Page images and extracted text:
* * * * * * * * *

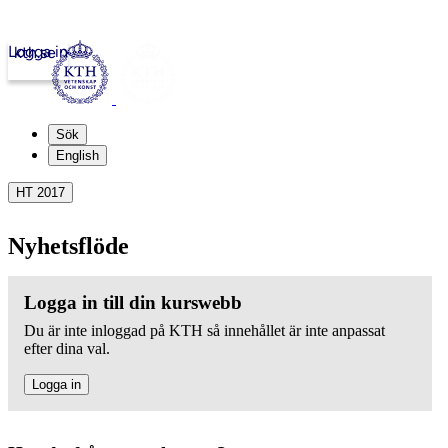
Logga in
kth.se
Sök
English
HT 2017
Nyhetsflöde
Logga in till din kurswebb
Du är inte inloggad på KTH så innehållet är inte anpassat
efter dina val.
Logga in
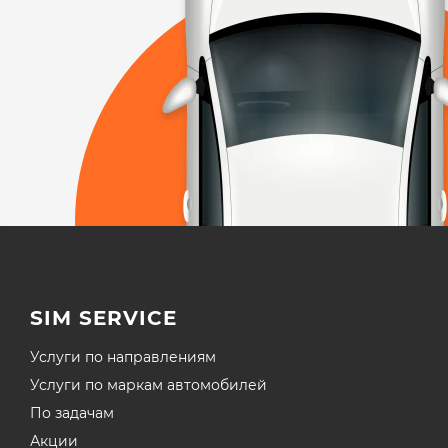
SIM SERVICE
Услуги по направлениям
Услуги по маркам автомобилей
По задачам
Акции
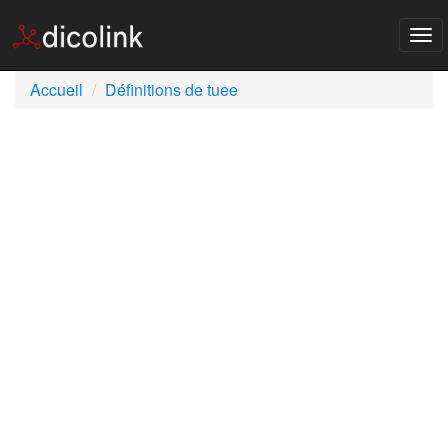
Tog
nav
Accueil
Définitions de tuee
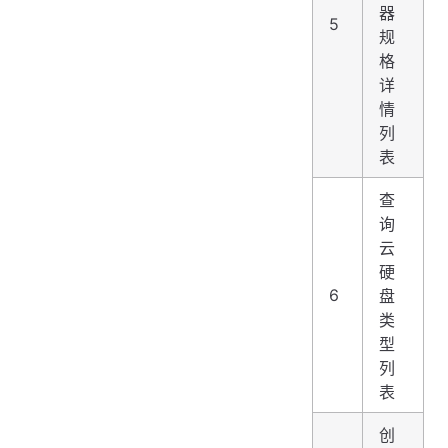
器
5
规
格
详
情
列
表
查
询
云
硬
6
盘
类
型
列
表
创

* * * * * * * * *

Activity :: Filter the records for lines containing the word "Услуги" and copy each one.

Response ::
Услуги по направлениям
Услуги по маркам автомобилей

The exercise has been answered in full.